Message Queues: The Part of System Design Most Backends Skip Too Long
by Arif Ikhsanudin, Backend Developer
The Synchronous Coupling Problem
Your order service calls the notification service synchronously via HTTP. When the notification service is slow — a downstream SMTP relay is backing up — order confirmations start timing out. Not the notifications. The orders themselves. A customer can't complete a purchase because an email system is slow. These two things have no business being coupled, but your architecture has made them inseparable.
This is the canonical case for a message queue. The order service publishes an event. The notification service consumes it at whatever rate it can manage. A slow notification service means slightly delayed emails, not failed orders. These are qualitatively different outcomes.
The delay between when this architectural insight becomes obvious and when most teams act on it is often "after the first major incident."
What a Message Queue Is Actually Doing
A message queue (or message broker — I'll use the terms interchangeably here for the common use cases) is a durable store for events that decouples the producer from the consumer in three distinct ways:
Temporal decoupling: The producer publishes when it has something to say. The consumer processes when it's ready. They don't need to be running at the same time or at the same rate.
Load leveling: If the producer publishes 10,000 events in a burst, the queue absorbs the spike. The consumer processes at its own pace. Without a queue, that spike hits your downstream system directly.
Reliability decoupling: If the consumer crashes after receiving a message but before processing it, the message remains in the queue (or returns to it) and will be redelivered. A synchronous call that fails is a failed operation. An unconsumed queue message is a pending operation.

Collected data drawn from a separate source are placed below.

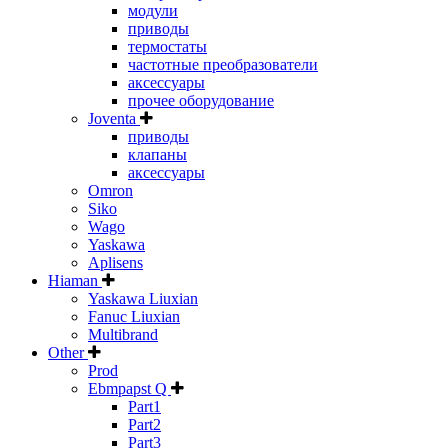
модули
приводы
термостаты
частотные преобразователи
аксессуары
прочее оборудование
Joventa
приводы
клапаны
аксессуары
Omron
Siko
Wago
Yaskawa
Aplisens
Hiaman
Yaskawa Liuxian
Fanuc Liuxian
Multibrand
Other
Prod
Ebmpapst Q
Part1
Part2
Part3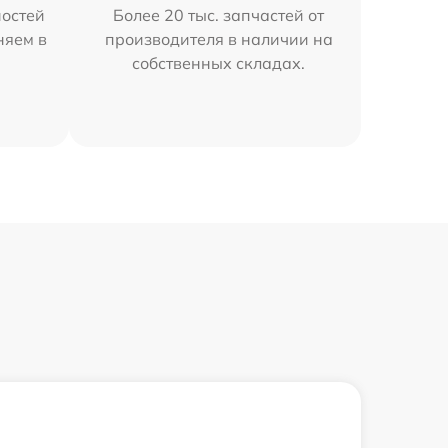
остей
Более 20 тыс. запчастей от
няем в
производителя в наличии на
собственных складах.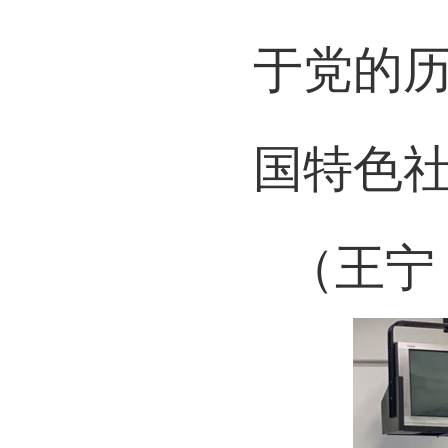
正入党
于党的
国特色
（王宁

The Major Options and When to Use Them
RabbitMQ is a general-purpose broker implementing AMQP (Advanced Message Queuing Protocol). It supports flexible routing — exchanges, bindings, and queues let you build fan-out, topic-based, and direct routing patterns. Quorum queues (added in RabbitMQ 3.8) provide strong durability guarantees with consensus-based replication. Use it when you need flexible routing and your team is comfortable operating a broker.

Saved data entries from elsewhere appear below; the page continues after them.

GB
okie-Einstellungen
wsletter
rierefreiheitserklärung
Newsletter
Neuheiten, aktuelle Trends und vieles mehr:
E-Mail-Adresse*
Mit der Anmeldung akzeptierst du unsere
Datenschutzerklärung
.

AWS SQS is a managed queue with minimal operational overhead. FIFO queues provide exactly-once processing and ordered delivery within a message group — but at a lower throughput ceiling (300 TPS per API action for FIFO vs 3,000 for standard queues). Standard queues are at-least-once with best-effort ordering. SQS is the right choice when you're already on AWS and want to avoid operating infrastructure.
Apache Kafka is not a traditional message queue — it's a distributed log. Messages are retained for a configurable period, consumers track their own position, and messages can be replayed. This makes it appropriate for event sourcing, audit trails, and stream processing use cases. Kafka is operationally heavier than RabbitMQ or SQS and is usually overkill for simple task queues. Use it when replay semantics, high throughput (millions of events/second), or log compaction matter.

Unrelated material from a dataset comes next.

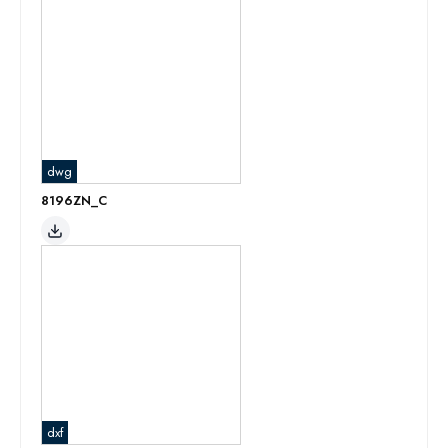
dwg
8196ZN_C
dxf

The Problems Queues Create
Switching from synchronous to async processing introduces a set of problems that synchronous systems don't have:
Observability gap: In a synchronous system, a slow operation is visible immediately — the request is slow. In an async system, a backed-up queue may go unnoticed until queue depth becomes very large. You need explicit monitoring of queue depth, consumer lag, and processing rate from day one — not as a retrofit.
At-least-once delivery and idempotency: Most brokers guarantee at-least-once delivery under failure conditions — a message may be delivered more than once. If your consumer is not idempotent, duplicate processing causes duplicate effects: sending two emails, charging a customer twice, recording a transaction twice. Every consumer must handle duplicates.
// Idempotent consumer: check before acting
public void handleOrderConfirmation(OrderConfirmedEvent event) {
if (notificationLog.alreadySent(event.getOrderId())) {
return; // duplicate delivery, safe to ignore
}
emailService.sendConfirmation(event);
notificationLog.record(event.getOrderId());
}
Ordering assumptions: Standard queues do not guarantee ordering. If your processing logic assumes event A arrives before event B, standard queuing will eventually violate that assumption. FIFO queues (SQS FIFO, Kafka partitions) preserve order within a partition or message group, with throughput constraints.
Dead-letter queues: Messages that fail processing after the maximum retry count need somewhere to go that isn't silent discard. A dead-letter queue (DLQ) receives these messages so they can be inspected and reprocessed. This is non-optional infrastructure — without it, processing failures are invisible.
When Not to Use a Queue
Queues add latency and complexity. Don't reach for them when:
- The operation must be synchronous from the user's perspective — a real-time authorization check cannot be queued
- The data volume is small and processing is fast — queueing to distribute ten records per minute is underpowered for a deployed broker
- Your team doesn't have operational experience with the chosen broker — operating Kafka in production is a non-trivial commitment
The Practical Takeaway
Identify one place in your current system where a slow or unavailable dependency can fail the operation that triggered it — even though the dependency is not core to that operation. Map out whether the caller actually needs an immediate response, or just confirmation that the request was received. If the latter, that's your first queue candidate. Start with SQS if you're on AWS — it's the lowest operational overhead path to understanding the pattern in production.